Different from cereals, a temporal change is observed in lentils, karaburçak, chickpeas and peas, which are another important food source.
Wild plants such as oak and pistachio/gum trees, which constitute the natural forest structure of the settlement area, constituted the group of wild plants that have an important place in the production of oils with high nutritional value and their use as dyestuffs. Nuts and fruits, another important food group, were also grown in these open forests under oaks and peanuts. Under these, poppy, camellia and awn barley were grown, the oils of which were used for various purposes.
Today we call this forest alignation as FOOD FOREST. Although a new concept, its applications date back. When the Western explorers and invaders stepped foot on the Americas, the Africas and the Far East in the 16th century, they concluded all agricultual works and paysage foreign to them were “primitive” and “in need of development”, therefore forcefully introducing their own applications for more output. The myriad of colours, this three dimentional system which evolved together in 2 milion years and to which we feel so instinctively close. Layerred with perennials, it also the greatest proof that while able to deal with the carbon emmission, with the flexibility they offer in terms of nutritional and against all kind of climate changes, will be able to preserve the food hegemony, and is the biggest proof that “Another World is Possible”.
One of the oldest examples of food forests of which few have survived, is a 2000-year-old palm forest in Morocco maintained by 800 people, under which guava, olive, fig, pomegranate citrus, mulberry trees are grown. A similar forest was found in Vietnam, for 300 years it is continued by the 28th generation of the same family.
The Food Forest concept was first applied and developped by Robert Hartman in the early 60’ies in Wennlock Edge, Shropshire in England. In 1996, Robert had identified the seven properties of a food forest:
- Self developing
- Permanent on its own
- Self fertilizing (soil)
- Self watering
- Self mulching
- Self fertilizing (plant)
- Self-healing and resistant to insect and diseases
The plant groups that make up the food forest, which imitate the seven layers of vegetation of the natural forest tissue, ensure a sustainable successful yield with placement techniques and inter-plant synergy.

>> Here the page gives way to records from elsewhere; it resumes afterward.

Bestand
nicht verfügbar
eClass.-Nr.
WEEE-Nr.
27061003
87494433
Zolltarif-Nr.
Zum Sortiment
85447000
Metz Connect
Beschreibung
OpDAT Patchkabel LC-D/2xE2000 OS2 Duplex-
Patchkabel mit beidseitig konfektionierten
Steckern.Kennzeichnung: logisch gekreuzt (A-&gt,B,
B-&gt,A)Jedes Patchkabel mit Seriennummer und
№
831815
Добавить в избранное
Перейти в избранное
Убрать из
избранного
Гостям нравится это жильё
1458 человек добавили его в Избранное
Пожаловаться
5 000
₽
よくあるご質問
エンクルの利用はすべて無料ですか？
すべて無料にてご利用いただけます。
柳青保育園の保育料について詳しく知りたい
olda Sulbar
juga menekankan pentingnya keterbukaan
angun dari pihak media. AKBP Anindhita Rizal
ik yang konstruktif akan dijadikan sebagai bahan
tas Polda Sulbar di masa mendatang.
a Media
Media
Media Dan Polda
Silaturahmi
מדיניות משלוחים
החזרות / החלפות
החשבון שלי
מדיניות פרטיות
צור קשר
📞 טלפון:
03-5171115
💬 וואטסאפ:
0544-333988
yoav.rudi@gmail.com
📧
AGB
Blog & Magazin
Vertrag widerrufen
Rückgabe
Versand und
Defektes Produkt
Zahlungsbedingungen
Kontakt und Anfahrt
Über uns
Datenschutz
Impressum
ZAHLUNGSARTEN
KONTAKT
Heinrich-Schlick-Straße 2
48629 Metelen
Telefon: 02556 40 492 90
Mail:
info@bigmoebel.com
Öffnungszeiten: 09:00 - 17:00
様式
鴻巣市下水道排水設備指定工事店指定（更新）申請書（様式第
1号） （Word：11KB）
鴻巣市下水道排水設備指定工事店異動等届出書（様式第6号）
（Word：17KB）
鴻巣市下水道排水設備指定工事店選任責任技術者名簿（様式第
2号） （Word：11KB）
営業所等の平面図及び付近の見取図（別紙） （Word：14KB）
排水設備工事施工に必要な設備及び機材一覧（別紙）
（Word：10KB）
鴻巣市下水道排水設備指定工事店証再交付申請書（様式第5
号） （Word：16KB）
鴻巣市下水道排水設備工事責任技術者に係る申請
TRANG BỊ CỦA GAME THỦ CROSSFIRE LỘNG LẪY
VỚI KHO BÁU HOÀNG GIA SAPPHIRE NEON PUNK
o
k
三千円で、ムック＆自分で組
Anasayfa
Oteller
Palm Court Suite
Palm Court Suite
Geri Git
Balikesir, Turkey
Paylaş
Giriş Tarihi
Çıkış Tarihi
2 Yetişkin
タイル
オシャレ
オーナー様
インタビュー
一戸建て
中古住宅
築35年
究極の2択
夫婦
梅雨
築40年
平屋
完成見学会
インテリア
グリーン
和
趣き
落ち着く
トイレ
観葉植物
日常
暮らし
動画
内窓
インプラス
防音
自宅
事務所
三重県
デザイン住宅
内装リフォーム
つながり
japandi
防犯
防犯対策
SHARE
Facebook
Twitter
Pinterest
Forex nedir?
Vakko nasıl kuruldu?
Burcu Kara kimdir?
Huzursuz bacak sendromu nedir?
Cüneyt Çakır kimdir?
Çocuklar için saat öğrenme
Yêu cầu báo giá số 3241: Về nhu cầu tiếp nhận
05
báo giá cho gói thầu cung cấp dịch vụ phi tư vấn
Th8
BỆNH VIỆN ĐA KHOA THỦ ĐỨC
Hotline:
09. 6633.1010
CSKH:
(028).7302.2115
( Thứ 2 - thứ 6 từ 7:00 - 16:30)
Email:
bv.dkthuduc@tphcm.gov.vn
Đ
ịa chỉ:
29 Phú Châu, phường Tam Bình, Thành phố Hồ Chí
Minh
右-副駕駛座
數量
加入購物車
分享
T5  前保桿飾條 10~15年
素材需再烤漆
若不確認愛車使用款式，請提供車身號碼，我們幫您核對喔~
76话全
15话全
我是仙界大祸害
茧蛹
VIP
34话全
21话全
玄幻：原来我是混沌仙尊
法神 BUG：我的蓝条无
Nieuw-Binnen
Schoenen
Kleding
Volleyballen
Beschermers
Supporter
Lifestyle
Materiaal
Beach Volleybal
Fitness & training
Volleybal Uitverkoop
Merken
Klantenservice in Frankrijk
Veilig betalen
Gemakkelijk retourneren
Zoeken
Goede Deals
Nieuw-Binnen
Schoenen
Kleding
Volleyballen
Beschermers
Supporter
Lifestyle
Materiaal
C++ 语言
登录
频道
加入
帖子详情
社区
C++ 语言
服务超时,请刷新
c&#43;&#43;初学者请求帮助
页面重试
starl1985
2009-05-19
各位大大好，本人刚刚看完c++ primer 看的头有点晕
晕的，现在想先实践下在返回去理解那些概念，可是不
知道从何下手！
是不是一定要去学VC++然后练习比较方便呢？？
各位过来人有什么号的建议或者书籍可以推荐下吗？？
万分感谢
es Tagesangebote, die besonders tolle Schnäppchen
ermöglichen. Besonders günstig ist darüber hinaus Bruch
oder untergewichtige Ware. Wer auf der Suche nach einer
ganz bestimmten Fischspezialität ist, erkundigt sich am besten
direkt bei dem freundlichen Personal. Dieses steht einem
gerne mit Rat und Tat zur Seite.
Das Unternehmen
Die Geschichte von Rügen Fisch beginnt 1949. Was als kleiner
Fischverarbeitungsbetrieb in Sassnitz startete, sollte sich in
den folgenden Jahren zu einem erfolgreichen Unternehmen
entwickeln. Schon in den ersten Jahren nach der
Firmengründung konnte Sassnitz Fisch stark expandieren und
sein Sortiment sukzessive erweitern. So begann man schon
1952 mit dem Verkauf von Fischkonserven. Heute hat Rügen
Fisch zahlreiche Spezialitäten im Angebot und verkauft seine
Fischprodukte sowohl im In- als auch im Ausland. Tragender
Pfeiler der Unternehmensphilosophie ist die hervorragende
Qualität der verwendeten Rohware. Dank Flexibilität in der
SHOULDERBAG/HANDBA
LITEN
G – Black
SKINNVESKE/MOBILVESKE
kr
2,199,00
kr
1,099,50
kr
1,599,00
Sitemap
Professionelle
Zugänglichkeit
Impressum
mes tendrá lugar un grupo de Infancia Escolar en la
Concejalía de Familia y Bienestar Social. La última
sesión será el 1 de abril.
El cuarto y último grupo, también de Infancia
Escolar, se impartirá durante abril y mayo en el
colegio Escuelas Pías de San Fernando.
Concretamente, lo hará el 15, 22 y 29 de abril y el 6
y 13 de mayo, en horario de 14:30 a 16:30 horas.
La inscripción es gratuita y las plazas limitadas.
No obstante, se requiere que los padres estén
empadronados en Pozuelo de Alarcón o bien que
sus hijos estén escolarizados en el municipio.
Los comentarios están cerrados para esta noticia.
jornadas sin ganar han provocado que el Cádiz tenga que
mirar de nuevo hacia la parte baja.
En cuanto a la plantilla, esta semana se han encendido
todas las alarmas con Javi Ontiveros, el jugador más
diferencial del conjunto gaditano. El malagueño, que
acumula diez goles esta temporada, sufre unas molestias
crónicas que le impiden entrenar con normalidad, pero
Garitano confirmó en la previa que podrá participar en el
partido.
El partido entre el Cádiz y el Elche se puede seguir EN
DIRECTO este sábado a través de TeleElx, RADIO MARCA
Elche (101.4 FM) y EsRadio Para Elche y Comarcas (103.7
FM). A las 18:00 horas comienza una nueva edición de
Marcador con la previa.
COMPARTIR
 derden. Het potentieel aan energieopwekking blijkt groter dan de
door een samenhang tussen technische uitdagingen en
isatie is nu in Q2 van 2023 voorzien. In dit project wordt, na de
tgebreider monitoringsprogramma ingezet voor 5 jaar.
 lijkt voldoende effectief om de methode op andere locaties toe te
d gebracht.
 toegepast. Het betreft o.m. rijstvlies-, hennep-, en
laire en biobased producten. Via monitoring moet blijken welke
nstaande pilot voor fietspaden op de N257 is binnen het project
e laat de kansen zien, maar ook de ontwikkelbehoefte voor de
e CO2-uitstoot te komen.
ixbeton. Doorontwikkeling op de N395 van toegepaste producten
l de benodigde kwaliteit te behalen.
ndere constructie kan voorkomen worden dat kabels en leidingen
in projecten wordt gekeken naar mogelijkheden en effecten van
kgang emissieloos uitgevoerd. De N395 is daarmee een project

LEARNING FROM THE PAST FOR TODAY:
In today’s world, we see that the sustainable human-plant relationship that we follow in Aşıklı turned into practices that produce very dire results, leading to both health and environment and therefore climate disasters. Legumes, which were grown and developed by the inhabitants of former Aşıklı, have taken on very important roles as basic food products with their long storage life, high nutritional value and nutritive properties in times of famine. In today’s world, they have gained even more importance with their food security and their flexible existence against the developing climate disaster, as they feed not only living things but also the soil by leaving nitrogen, increasing biodiversity.
As Aşıklı Höyük Friends Association, we want to create an experimental food forest in light of the archaeobotanical findings. Inspired by the experience and knowledge gained from the experimental historical Aşıklı houses and agricultural practices previously carried out by Prof. Dr. Mihriban Özbaşaran and her friends, we are aiming both to experience and learn about the early agricultural practices of 10 500 years ago, and to create an income-generating activity with the residents of Kızılkaya village. With this example we will create, we are also planning to trap carbon where it belongs, under the soil.